Travis, Madison, and Alicia are forced to flee the hotel while Strand decides to stay behind after helping them escape. They go to the bandits' supermarket, where Madison had traded for medical supplies, and find the entire building abandoned. Alicia questions Madison's motives when she starts searching bodies for clues to find Nick. They arrive at an abandoned community, where Alicia finds a dying Alejandro, his last words instructing them to look for Nick at the border.

===Season 3===

After encountering a military patrol on their way to the border, Alicia and her family are captured and taken to the military installations, where they were separated from Travis. Alicia and Madison meet a militia leader named Troy Otto, who assures them that they would release them once they passed the test. Looking for a way to escape, Alicia lends her balisong to her mother and together devise a plan to escape. Madison assures Alicia that she will not kill again, and Alicia carries out her mother's plan. Madison holds Troy hostage until his brother Jake arrives, who asks Madison to release Troy and takes Alicia and her family to their community. While traveling in a helicopter in the middle of the night, the helicopter is attacked and Travis is fatally wounded. Setting up a small camp for the night, Alicia and an unconscious Luciana stay with Jake. Once they reach Jake's ranch, Alicia informs her mother of Travis' death and Nick threatens Troy with his weapon with the intention of protecting Luciana.

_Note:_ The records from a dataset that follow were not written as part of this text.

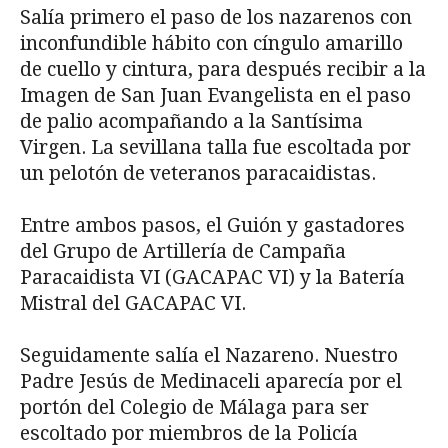
Salía primero el paso de los nazarenos con
inconfundible hábito con cíngulo amarillo
de cuello y cintura, para después recibir a la
Imagen de San Juan Evangelista en el paso
de palio acompañando a la Santísima
Virgen. La sevillana talla fue escoltada por
un pelotón de veteranos paracaidistas.
Entre ambos pasos, el Guión y gastadores
del Grupo de Artillería de Campaña
Paracaidista VI (GACAPAC VI) y la Batería
Mistral del GACAPAC VI.
Seguidamente salía el Nazareno. Nuestro
Padre Jesús de Medinaceli aparecía por el
portón del Colegio de Málaga para ser
escoltado por miembros de la Policía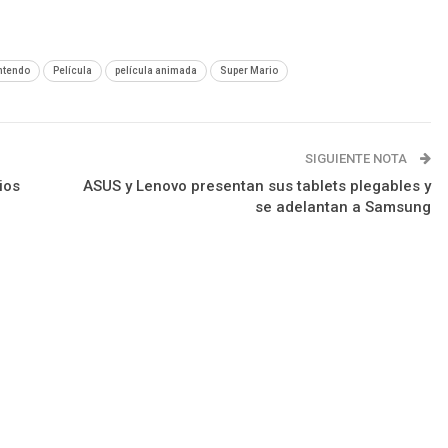
ntendo
Película
película animada
Super Mario
SIGUIENTE NOTA
ios
ASUS y Lenovo presentan sus tablets plegables y
se adelantan a Samsung
rograma
Apps
Podcast
Tienda TEC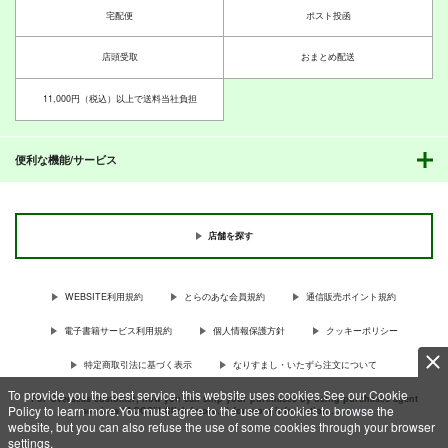
宅配便
ポスト投函
店頭受取
おまとめ配送
11,000円（税込）以上で送料当社負担
便利な機能/サービス
店舗を探す
WEBSITE利用規約
とらのあな会員規約
通信販売ポイント規約
電子書籍サービス利用規約
個人情報保護方針
クッキーポリシー
特定商取引法に基づく表示
なりすまし・いたずら注文について
To provide you the best service, this website uses cookies.See our Cookie
For Overseas customer, now you can ship your purchases by using purchases agent
Policy to learn more.You must agree to the use of cookies to browse the
services “AOCS”! Click {more…} for more information …
more
website, but you can also refuse the use of some cookies through your browser
settings.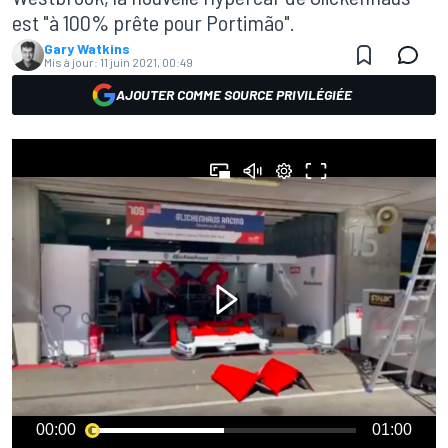
est "à 100% prête pour Portimão".
Gary Watkins
Mis à jour:
11 juin 2021, 00:49
AJOUTER COMME SOURCE PRIVILÉGIÉE
00:00
01:00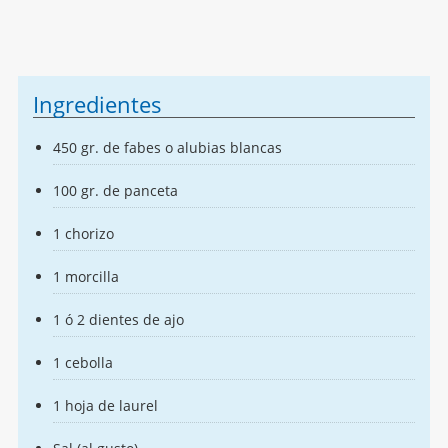
Ingredientes
450 gr. de fabes o alubias blancas
100 gr. de panceta
1 chorizo
1 morcilla
1 ó 2 dientes de ajo
1 cebolla
1 hoja de laurel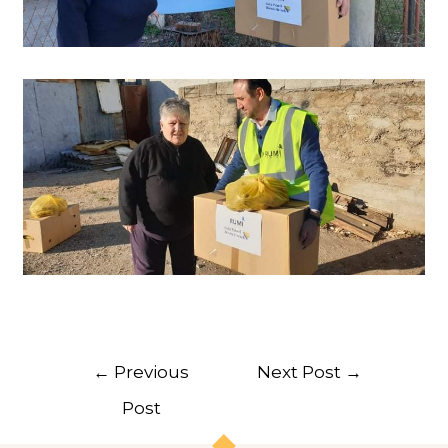
←
Previous
Next Post
→
Post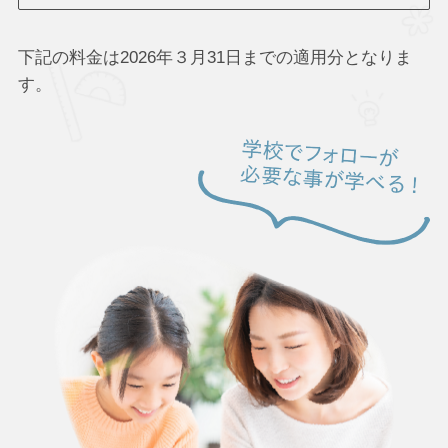
下記の料金は2026年３月31日までの適用分となりま
す。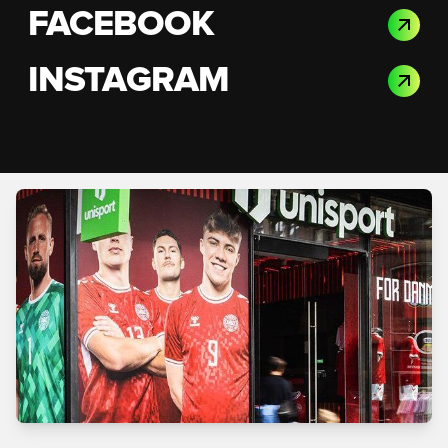
FACEBOOK
INSTAGRAM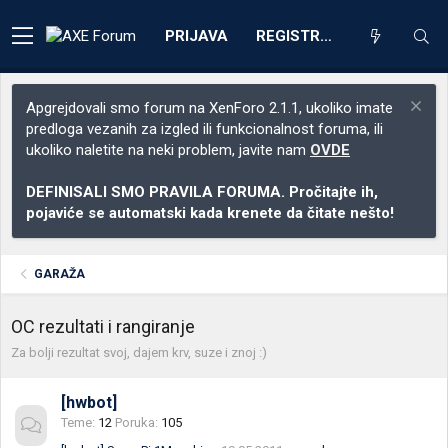
PRIJAVA
REGISTRACIJA
Apgrejdovali smo forum na XenForo 2.1.1, ukoliko imate
predloga vezanih za izgled ili funkcionalnost foruma, ili
ukoliko naletite na neki problem, javite nam
OVDE
DEFINISALI SMO PRAVILA FORUMA. Pročitajte ih,
pojaviće se automatski kada krenete da čitate nešto!
GARAŽA
OC rezultati i rangiranje
Za bolji rezultat svoj, dajem krv, suze i znoj :)
[hwbot]
Teme
12
Poruka
105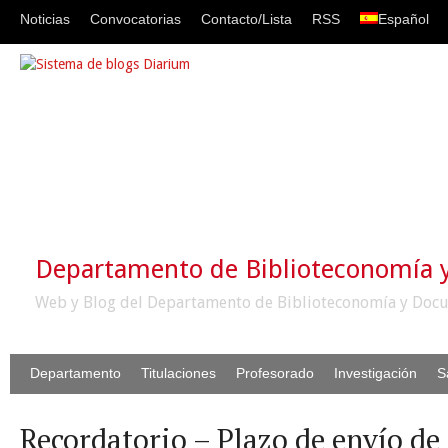
Noticias
Convocatorias
Contacto/Lista
RSS
Español
Departamento de Biblioteconomía
Web y Blog del Departamento de Biblioteconomía y Docu
Departamento
Titulaciones
Profesorado
Investigación
S
Recordatorio – Plazo de envío de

At the ranch, Alicia befriends Gretchen who invites Alicia to join her "Bible study". Later, Alicia, Gretchen, and four other teens meet underground, where they drink, smoke from a bong, and chat. Alicia later begins a sexual relationship with Jake and gradually gains the trust of the ranch community. Madison manages to make peace with the community and convinces their militia to go extract Alicia from the reservation of Qaletaqa, leader of the Native Americans with whom the ranch's leader, Jeremiah Otto, has been in conflict. Alicia later questions her mother's decisions, after which Madison informs her and Nick of her dark past.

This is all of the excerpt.